Given records Start Marker
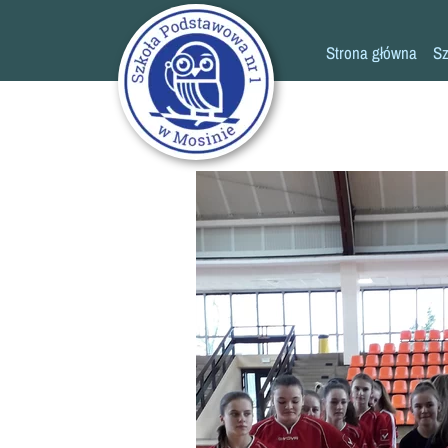
Strona główna
Sz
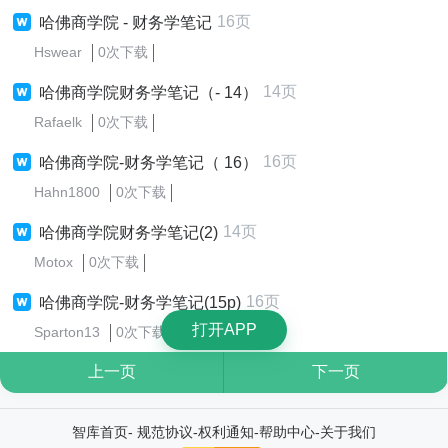
16页
哈佛商学院 - 财务学笔记
Hswear
0次下载
14页
哈佛商学院财务学笔记（- 14）
Rafaelk
0次下载
16页
哈佛商学院-财务学笔记（ 16）
Hahn1800
0次下载
14页
哈佛商学院财务学笔记(2)
Motox
0次下载
16页
哈佛商学院-财务学笔记(15p)
打开APP
Sparton13
0次下载
上一页
下一页
智库首页
-
规范协议
-
权利通知
-
帮助中心
-
关于我们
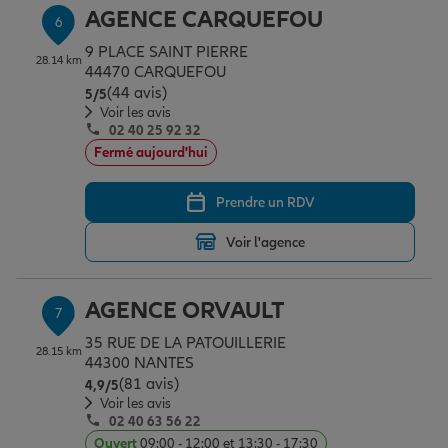
AGENCE CARQUEFOU
6
9 PLACE SAINT PIERRE
28.14 km
44470 CARQUEFOU
(44 avis)
Note de 5 sur 5
5
/5
Voir les avis
02 40 25 92 32
Fermé aujourd'hui
Prendre un RDV
Voir l'agence
AGENCE ORVAULT
7
35 RUE DE LA PATOUILLERIE
28.15 km
44300 NANTES
(81 avis)
Note de 4.9 sur 5
4,9
/5
Voir les avis
02 40 63 56 22
Ouvert
09:00 - 12:00 et 13:30 - 17:30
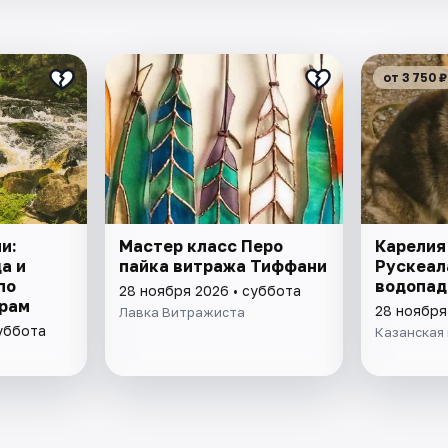
от 3 750 ₽
и:
Мастер класс Перо
Карелия 
а и
пайка витража Тиффани
Рускеала
по
водопа
28 ноября 2026 • суббота
рам
28 ноября
Лавка Витражиста
суббота
Казанская 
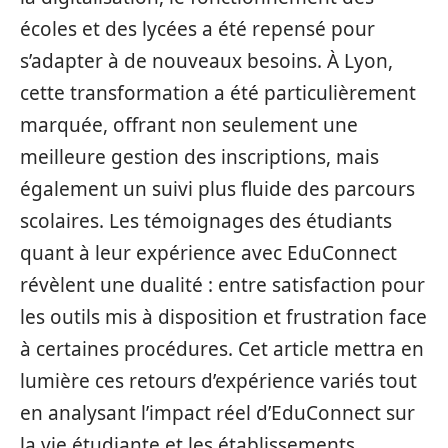
écoles et des lycées a été repensé pour
s’adapter à de nouveaux besoins. À Lyon,
cette transformation a été particulièrement
marquée, offrant non seulement une
meilleure gestion des inscriptions, mais
également un suivi plus fluide des parcours
scolaires. Les témoignages des étudiants
quant à leur expérience avec EduConnect
révèlent une dualité : entre satisfaction pour
les outils mis à disposition et frustration face
à certaines procédures. Cet article mettra en
lumière ces retours d’expérience variés tout
en analysant l’impact réel d’EduConnect sur
la vie étudiante et les établissements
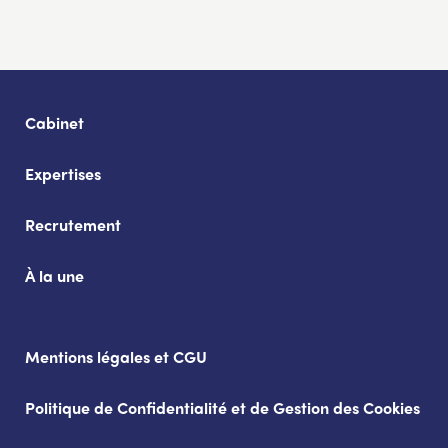
Cabinet
Expertises
Recrutement
À la une
Mentions légales et CGU
Politique de Confidentialité et de Gestion des Cookies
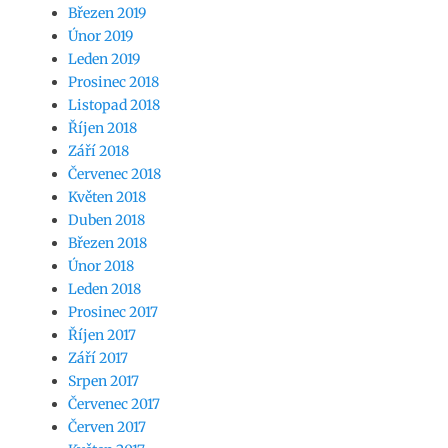
Březen 2019
Únor 2019
Leden 2019
Prosinec 2018
Listopad 2018
Říjen 2018
Září 2018
Červenec 2018
Květen 2018
Duben 2018
Březen 2018
Únor 2018
Leden 2018
Prosinec 2017
Říjen 2017
Září 2017
Srpen 2017
Červenec 2017
Červen 2017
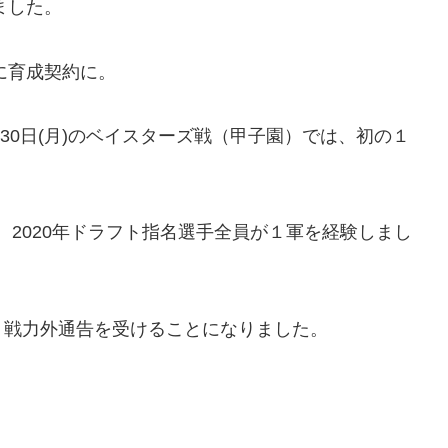
ました。
に育成契約に。
月30日(月)のベイスターズ戦（甲子園）では、初の１
、2020年ドラフト指名選手全員が１軍を経験しまし
、戦力外通告を受けることになりました。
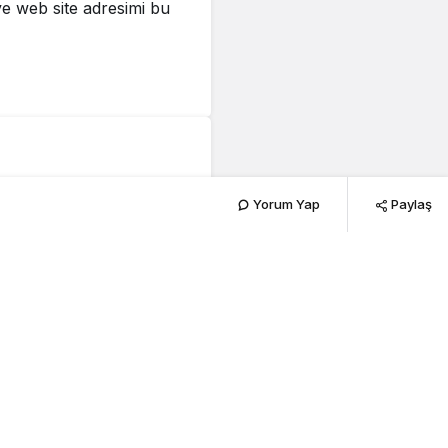
e web site adresimi bu
ı Sergi
Yorum Yap
Paylaş
239
PAYLAŞ
iğiyle Pul Sergisi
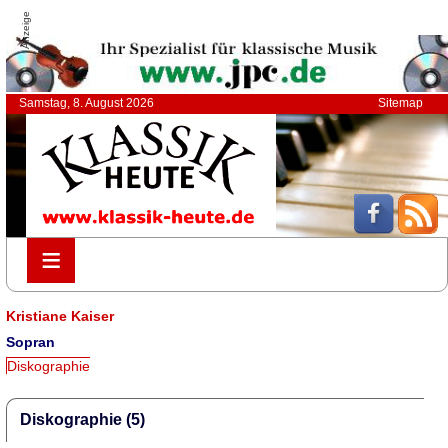
Anzeige
Samstag, 8. August 2026
Sitemap
≡
≡
Kristiane Kaiser
Sopran
Diskographie
Diskographie (5)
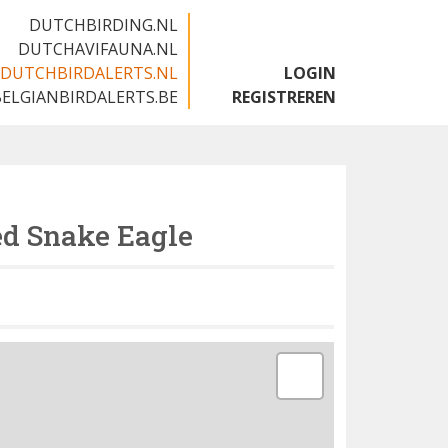
DUTCHBIRDING.NL
DUTCHAVIFAUNA.NL
DUTCHBIRDALERTS.NL
LOGIN
BELGIANBIRDALERTS.BE
REGISTREREN
ed Snake Eagle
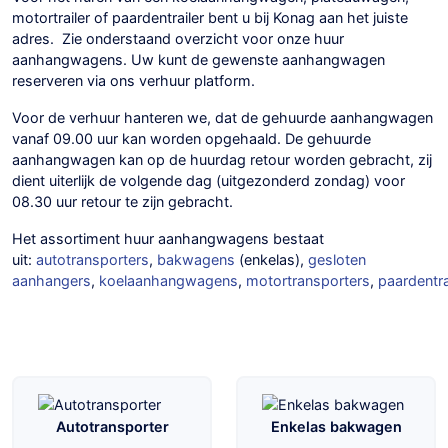
motortrailer of paardentrailer bent u bij Konag aan het juiste
adres. Zie onderstaand overzicht voor onze huur
aanhangwagens. Uw kunt de gewenste aanhangwagen
reserveren via ons verhuur platform.
Voor de verhuur hanteren we, dat de gehuurde aanhangwagen
vanaf 09.00 uur kan worden opgehaald. De gehuurde
aanhangwagen kan op de huurdag retour worden gebracht, zij
dient uiterlijk de volgende dag (uitgezonderd zondag) voor
08.30 uur retour te zijn gebracht.
Het assortiment huur aanhangwagens bestaat
uit:
autotransporters
,
bakwagens
(enkelas),
gesloten
aanhangers
,
koelaanhangwagens
,
motortransporters
,
paardentra
Autotransporter
Enkelas bakwagen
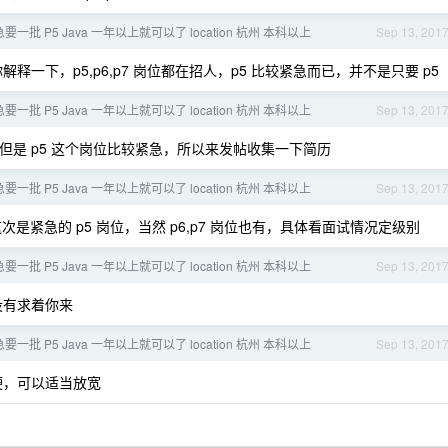
一批 P5 Java 一年以上就可以了 location 杭州 本科以上
Sep 13, 201
一下，p5,p6,p7 岗位都在招人，p5 比较紧急而已，并不是只要 p5
一批 P5 Java 一年以上就可以了 location 杭州 本科以上
Sep 13, 201
人，但是 p5 这个岗位比较紧急，所以来发帖收集一下简历
一批 P5 Java 一年以上就可以了 location 杭州 本科以上
Sep 13, 201
紧急的 p5 岗位，当然 p6,p7 岗位也有，具体看面试情况定级别
一批 P5 Java 一年以上就可以了 location 杭州 本科以上
Sep 13, 201
没有求着你来
一批 P5 Java 一年以上就可以了 location 杭州 本科以上
Sep 13, 201
硬，可以适当放宽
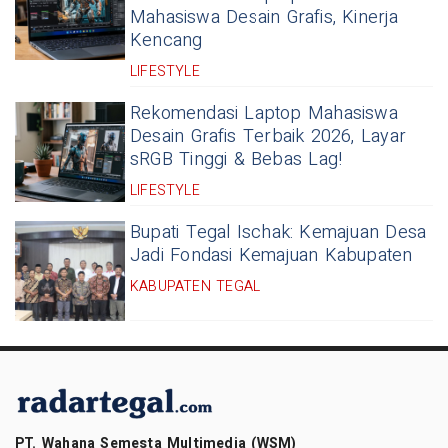
Mahasiswa Desain Grafis, Kinerja
Kencang
LIFESTYLE
Rekomendasi Laptop Mahasiswa
Desain Grafis Terbaik 2026, Layar
sRGB Tinggi & Bebas Lag!
LIFESTYLE
Bupati Tegal Ischak: Kemajuan Desa
Jadi Fondasi Kemajuan Kabupaten
KABUPATEN TEGAL
PT. Wahana Semesta Multimedia (WSM)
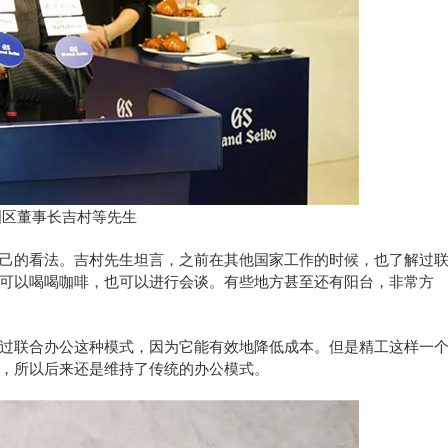
国区董事长吉村等先生
的看法。吉村先生坦言，之前在其他国家工作的时候，也了解过
可以喝喝咖啡，也可以进行会谈。有些地方甚至还有阳台，非常方
联合办公这种模式，因为它能有效地降低成本。但是精工这样一
，所以后来还是维持了传统的办公模式。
Given records End Marker
### Task objective
Everything in the records goes into your answer exactly, except the pictures.

### Expected output
Strona główna
Sz
16页
哈佛商学院 - 财务学笔记
Hswear
0次下载
14页
哈佛商学院财务学笔记（- 14）
Rafaelk
0次下载
16页
哈佛商学院-财务学笔记（ 16）
Hahn1800
0次下载
14页
哈佛商学院财务学笔记(2)
Motox
0次下载
16页
哈佛商学院-财务学笔记(15p)
打开APP
Sparton13
0次下载
上一页
下一页
智库首页
-
规范协议
-
权利通知
-
帮助中心
-
关于我们
AGENCE CARQUEFOU
6
9 PLACE SAINT PIERRE
28.14 km
44470 CARQUEFOU
(44 avis)
Note de 5 sur 5
5
/5
Voir les avis
02 40 25 92 32
Fermé aujourd'hui
Prendre un RDV
Voir l'agence
AGENCE ORVAULT
7
35 RUE DE LA PATOUILLERIE
28.15 km
44300 NANTES
(81 avis)
Note de 4.9 sur 5
4,9
/5
Voir les avis
02 40 63 56 22
Ouvert
09:00 - 12:00 et 13:30 - 17:30
от 3 750 ₽
и:
Мастер класс Перо
Карелия 
а и
пайка витража Тиффани
Рускеала
по
водопа
28 ноября 2026 • суббота
рам
28 ноября
Лавка Витражиста
суббота
Казанская 
écoles et des lycées a été repensé pour
s’adapter à de nouveaux besoins. À Lyon,
cette transformation a été particulièrement
marquée, offrant non seulement une
meilleure gestion des inscriptions, mais
également un suivi plus fluide des parcours
scolaires. Les témoignages des étudiants
quant à leur expérience avec EduConnect
révèlent une dualité : entre satisfaction pour
les outils mis à disposition et frustration face
à certaines procédures. Cet article mettra en
lumière ces retours d’expérience variés tout
en analysant l’impact réel d’EduConnect sur
la vie étudiante et les établissements
Cabinet
Expertises
Recrutement
À la une
Mentions légales et CGU
Politique de Confidentialité et de Gestion des Cookies
Březen 2019
Únor 2019
Leden 2019
Prosinec 2018
Listopad 2018
Říjen 2018
Září 2018
Červenec 2018
Květen 2018
Duben 2018
Březen 2018
Únor 2018
Leden 2018
Prosinec 2017
Říjen 2017
Září 2017
Srpen 2017
Červenec 2017
Červen 2017
ました。
に育成契約に。
月30日(月)のベイスターズ戦（甲子園）では、初の１
、2020年ドラフト指名選手全員が１軍を経験しまし
、戦力外通告を受けることになりました。
e web site adresimi bu
ı Sergi
Yorum Yap
Paylaş
239
PAYLAŞ
iğiyle Pul Sergisi
Anzeige
Samstag, 8. August 2026
Sitemap
≡
≡
Kristiane Kaiser
Sopran
Diskographie
Diskographie (5)
DUTCHBIRDING.NL
DUTCHAVIFAUNA.NL
DUTCHBIRDALERTS.NL
LOGIN
BELGIANBIRDALERTS.BE
REGISTREREN
ed Snake Eagle
motortrailer of paardentrailer bent u bij Konag aan het juiste
adres. Zie onderstaand overzicht voor onze huur
aanhangwagens. Uw kunt de gewenste aanhangwagen
reserveren via ons verhuur platform.
Voor de verhuur hanteren we, dat de gehuurde aanhangwagen
vanaf 09.00 uur kan worden opgehaald. De gehuurde
aanhangwagen kan op de huurdag retour worden gebracht, zij
dient uiterlijk de volgende dag (uitgezonderd zondag) voor
08.30 uur retour te zijn gebracht.
Het assortiment huur aanhangwagens bestaat
uit:
autotransporters
,
bakwagens
(enkelas),
gesloten
aanhangers
,
koelaanhangwagens
,
motortransporters
,
paardentra
Autotransporter
Enkelas bakwagen
一批 P5 Java 一年以上就可以了 location 杭州 本科以上
Sep 13, 201
一下，p5,p6,p7 岗位都在招人，p5 比较紧急而已，并不是只要 p5
一批 P5 Java 一年以上就可以了 location 杭州 本科以上
Sep 13, 201
人，但是 p5 这个岗位比较紧急，所以来发帖收集一下简历
一批 P5 Java 一年以上就可以了 location 杭州 本科以上
Sep 13, 201
紧急的 p5 岗位，当然 p6,p7 岗位也有，具体看面试情况定级别
一批 P5 Java 一年以上就可以了 location 杭州 本科以上
Sep 13, 201
没有求着你来
一批 P5 Java 一年以上就可以了 location 杭州 本科以上
Sep 13, 201
硬，可以适当放宽
Mahasiswa Desain Grafis, Kinerja
Kencang
LIFESTYLE
Rekomendasi Laptop Mahasiswa
Desain Grafis Terbaik 2026, Layar
sRGB Tinggi & Bebas Lag!
LIFESTYLE
Bupati Tegal Ischak: Kemajuan Desa
Jadi Fondasi Kemajuan Kabupaten
KABUPATEN TEGAL
PT. Wahana Semesta Multimedia (WSM)
国区董事长吉村等先生
的看法。吉村先生坦言，之前在其他国家工作的时候，也了解过
可以喝喝咖啡，也可以进行会谈。有些地方甚至还有阳台，非常方
联合办公这种模式，因为它能有效地降低成本。但是精工这样一
，所以后来还是维持了传统的办公模式。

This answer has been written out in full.